L'halesia de ce jour d'été demeurait ancré à la même place que jadis, ses racines âgées enfoncées au plus profond de la terre : tristement défait de ses fleurs, il ressemblait à un vieillard épuisé dont les bras ramollis par le temps retombaient ballants contre son tronc noueux, mais semblait néanmoins garder cette essence rassurante, ensorcelante qui les avait encouragées aux plaisirs de la chair, à l'amour charnel. La lame glacée de la nostalgie s'était enfoncée plus profondément encore dans sa poitrine, lui faisant serrer davantage le coquillage contre son cœur comme s'il eut été un talisman pouvant annihiler ses meurtrissures. Comme s'il eut été un bouclier contre les attaques des souvenirs qui remontaient en elle.

— J'aimerais partir.

Hilde, par un jour de grand vent, lui avait confié cette simple aspiration, si loin de toutes celles qui avaient pu franchir la barrière de ses lèvres auparavant, les yeux rivés vers l'horizon, ses poings serrés sur la balustrade de leur tour d'ivoire. Il y avait quelque chose de triste sur son visage, d'éteint dans sa voix, de terriblement affligé dans son regard ; tant et si bien que Käjya s'était raidie en constatant son amie si différente, de la découvrir si étrangère à son cœur alors qu'auparavant elle s'était sentie communier avec elle sans qu'aucun mot n'ait à s'en mêler.
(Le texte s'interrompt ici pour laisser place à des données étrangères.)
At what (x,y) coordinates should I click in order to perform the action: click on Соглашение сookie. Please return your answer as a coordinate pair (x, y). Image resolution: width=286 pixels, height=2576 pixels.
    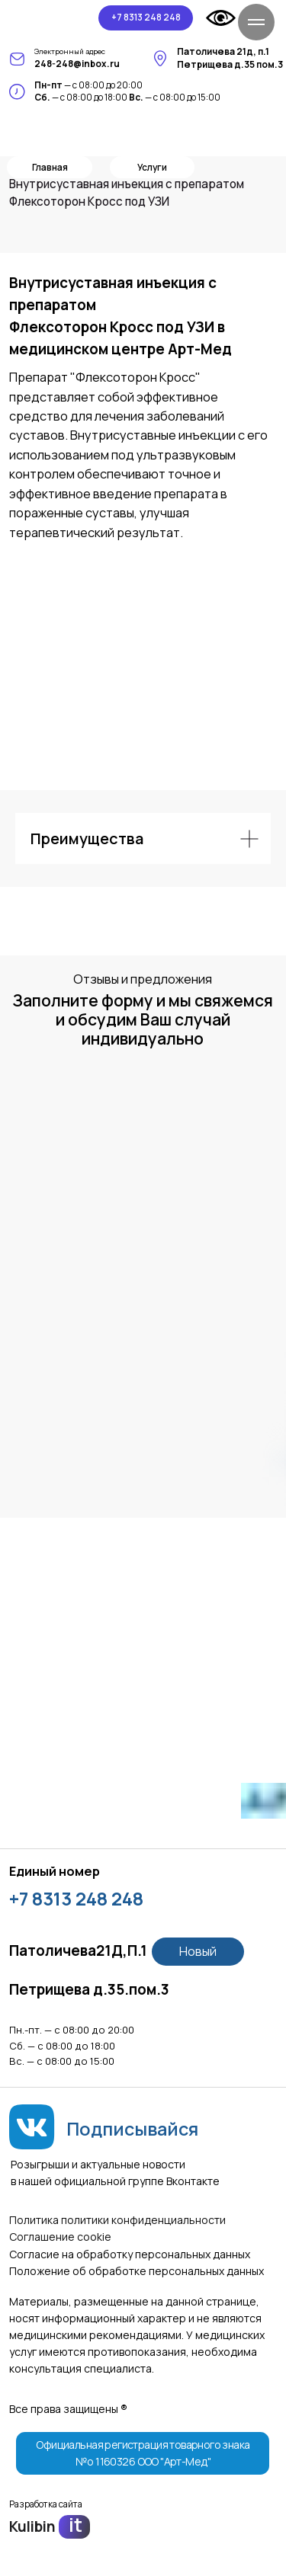     Looking at the image, I should click on (60, 2236).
Les feuilles rousses des érables s'étaient mises à gémir, malmenées par le vent automnal venu de la mer tandis qu'elle s'était approchée de Hilde, glissant ses doigts dans les siens dans une vaine tentative de la rassurer, de la réconforter, de la maintenir à flots tandis qu'elle la sentait petit à petit sombrer, s'éloigner, devenir une inconnue. Son étreinte était demeurée sans aucune réponse, froidement ignorée par la main glacée de sa partenaire. Alors Käjya, le cœur en morceaux, était restée à ses côtés sans mot dire, contemplant l'océan que le crépuscule déjà nimbait de chimères orangées, maudissant cette ligne céleste dont Hilde semblait s'être éprise, les émeraudes de ses iris hypnotisés la fixant avec cette passion désespérée, cette affection mélancolique qui n'appartient qu'aux mourants.
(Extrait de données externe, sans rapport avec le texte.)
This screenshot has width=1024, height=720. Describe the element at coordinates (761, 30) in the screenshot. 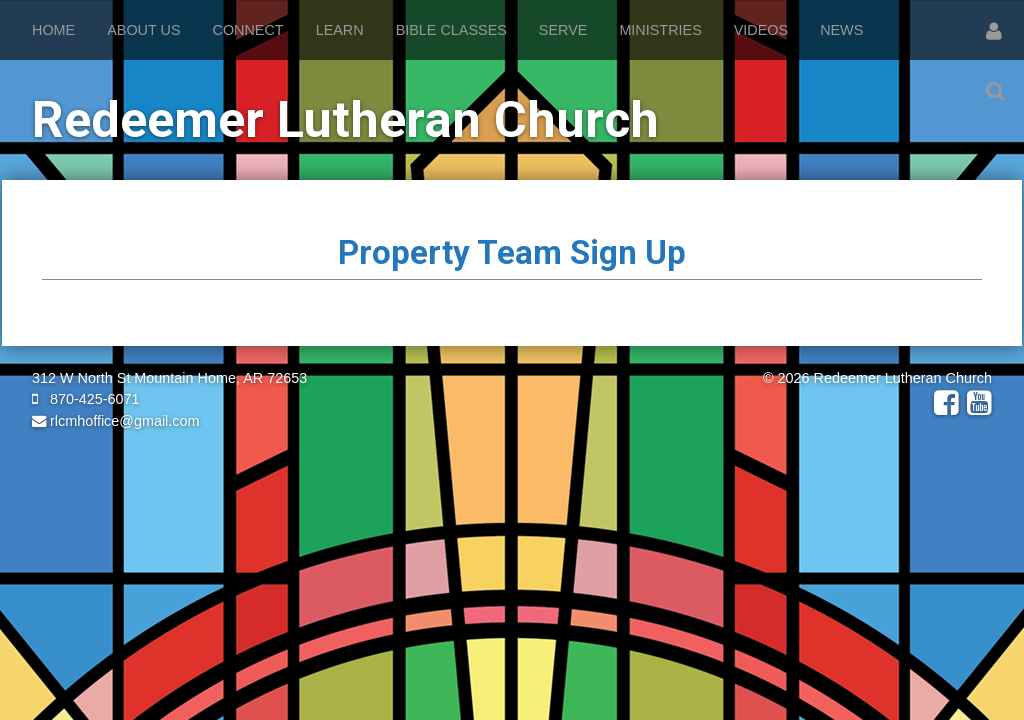 I see `Videos` at that location.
Elle avait eu un frisson en constatant cela, affirmant fiévreusement sa poigne sur la paume froide comme pour mieux se défaire de cette idée, pour mieux se détacher des horribles possibilités que pressentait son imagination, lui imposant d'atroces visions. Mais cet unique ancrage aurait-il été suffisant, ou était-il déjà par trop fragilisé pour maintenir l'ouragan destructeur qui dépeçait Hilde lentement, lambeau par lambeau ?

Käjya l'ignorait encore à présent. Elle ne savait si sa seule présence aurait pu sauver Hilde, l'empêcher d'élire la mer pour dernière couche, les algues pour linceul ambré. De marquer à jamais son esprit de cette atroce image qui lui avait retournée les entrailles, de meurtrir son âme de cette violente horreur qui l'avait saisie en constatant dans les flots dérangés la chevelure flamboyante qu'elle ne connaissait que trop, le corps inerte de Hilde ballotté par les flots comme une simple barque renversée.
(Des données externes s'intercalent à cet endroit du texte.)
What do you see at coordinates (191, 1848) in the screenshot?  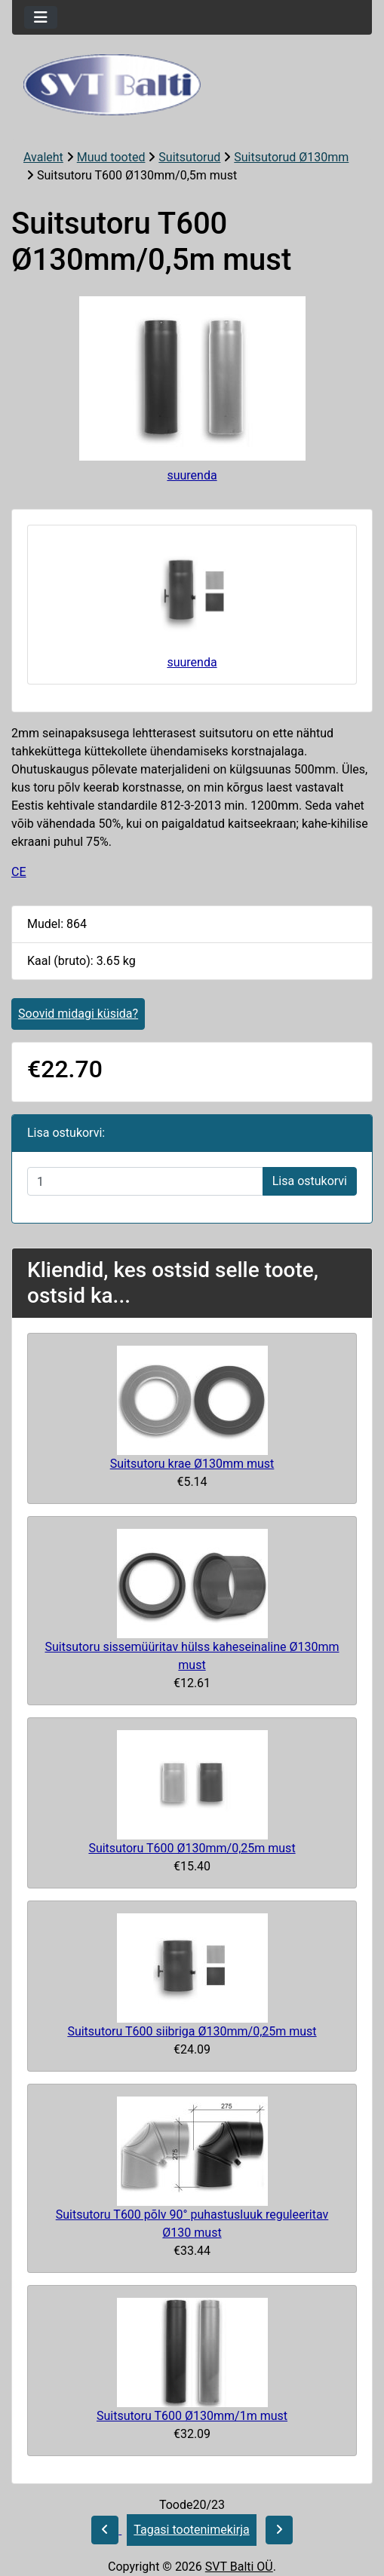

Elle ignorait si son humble personne se serait montrée capable de braver le destin, de contrer le funeste sort. Et tandis qu'elle empruntait les escaliers de bois épousant la déclivité de la côte, progressant avec une lenteur presque religieuse, veillant à ne pas abîmer ses effets sur les épines des ronces, elle savourait une dernière fois cette promenade qu'à l'avenir, elle ne pourrait revivre que dans ses souvenirs.

C'était là son dernier hommage, son dernier serment de fidélité. Sa dernière profession d'amour.